As of now, the three known suitors for Shohei Ohtani (outside any Angels interest in bringing him back) are the Dodgers, Padres and New York Mets. No matter which team ends up forking a $300 million contract to keep Machado through his late-30s, the forthcoming deal should leave plenty of room in the Dodgers' budget while denting the other two.

Dodgers more likely to sign Shohei Ohtani after Manny Machado's next contract?

According to MLB insider Jon Heyman's latest, the Padres are more hopeful about bringing Machado back than about saving money to woo Ohtani. There's a good chance, even after Machado's media scrum on Friday, that the two sides meet in the middle on an extension prior to Opening Day next month.

"The Padres, the surprise West Coast version of the Mets, are said to be hopeful that they can lock up Manny Machado before he opts out at the end of the season. At this point, who could doubt them? Machado has thrived in San Diego, where he has bought a home, and there’s some hope they can extend him so he won’t exercise the opt-out in his $300M, 10-year deal. One Angels person suggested he won’t be surprised if the Padres — whose payroll is up to an unthinkable $260M — are even the high bidder for Shohei Ohtani. Though that would be a true shocker, since the huge-market Dodgers and deep-pocketed Mets could easily outbid them, it’s no surprise the Padres will try."

Jon Heyman

If the Padres and Machado can't find common ground, the Mets would certainly seem to be next in line for the soon-to-be 31-year-old. This past offseason, Steve Cohen admitted the team had a "missing piece" on offense and tried to fill it with Carlos Correa, moving him to third base in the process. That deal folded, but Machado would seem to fit the exact same characteristics Cohen coveted a few weeks back.

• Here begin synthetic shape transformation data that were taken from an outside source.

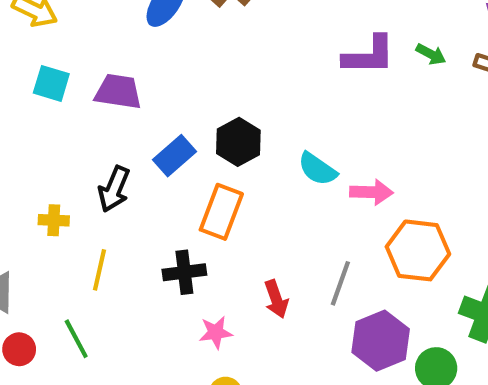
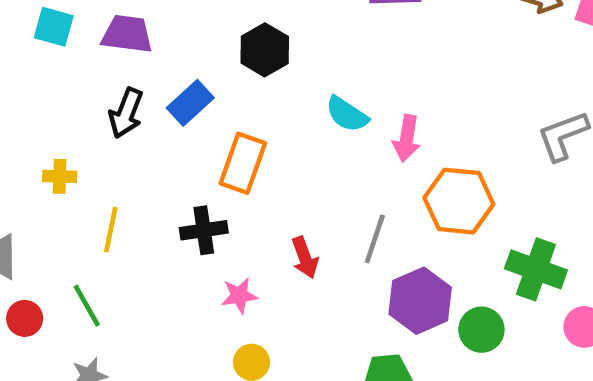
black hexagon: (238, 142) -> (265, 50), moved
black arrow: (114, 189) -> (126, 113), moved
pink arrow: (371, 192) -> (407, 138), turned 99

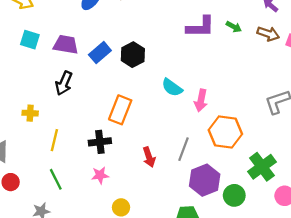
blue rectangle: (190, 103) -> (100, 53), moved
green cross: (536, 269) -> (262, 167), turned 32
pink star: (239, 295) -> (100, 175), moved
green line: (87, 306) -> (56, 179), moved

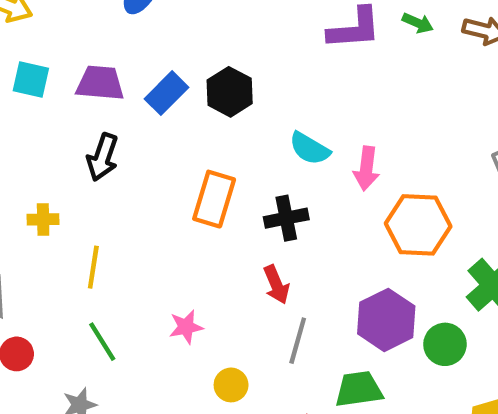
black cross: (100, 142) -> (286, 218), moved
gray line: (184, 149) -> (298, 341), moved

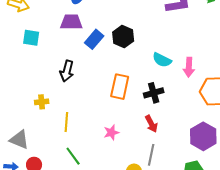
purple trapezoid: (100, 83) -> (71, 22), moved
pink star: (186, 327) -> (111, 132), moved
gray line: (298, 341) -> (151, 155), moved

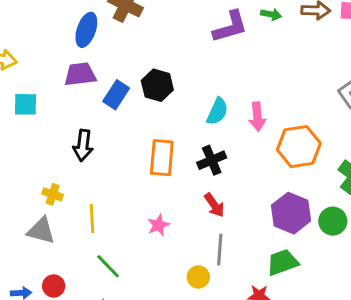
cyan semicircle: (162, 60) -> (217, 111), turned -84
yellow cross: (42, 102) -> (53, 194), turned 32
gray triangle: (19, 140) -> (41, 231), moved

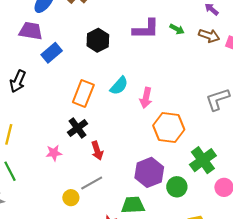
black hexagon: (157, 85) -> (98, 40), moved
orange rectangle: (162, 158) -> (83, 94), moved
black cross: (212, 160) -> (77, 128), moved, turned -30
gray line: (220, 250) -> (92, 183), turned 40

There has to be some limit to Cohen's madness too, right? Nobody spends like him, but ... $320 million on Machado, followed by $520 million on Ohtani? He wouldn't do that ... would he? He might. But it would be less likely than "only" nabbing one of the two.

Could anyone complicate this plan? Sure. The Yankees could choose to fill their obvious third base void with Machado, but they didn't when he was younger and demanding a lesser contract, so why would they now? Yankees love older, broken-down free agents, yup, answered the question myself, thanks.

The Angels could theoretically come out on top in the Ohtani chase and shock the world, too, revealing a new level of spending and unlocking a new degree of loyalty.

Expectations are that race will come down to three teams, one of which will likely be saddled with Machado's new deal, too. Advantage, Dodgers, for so many reasons.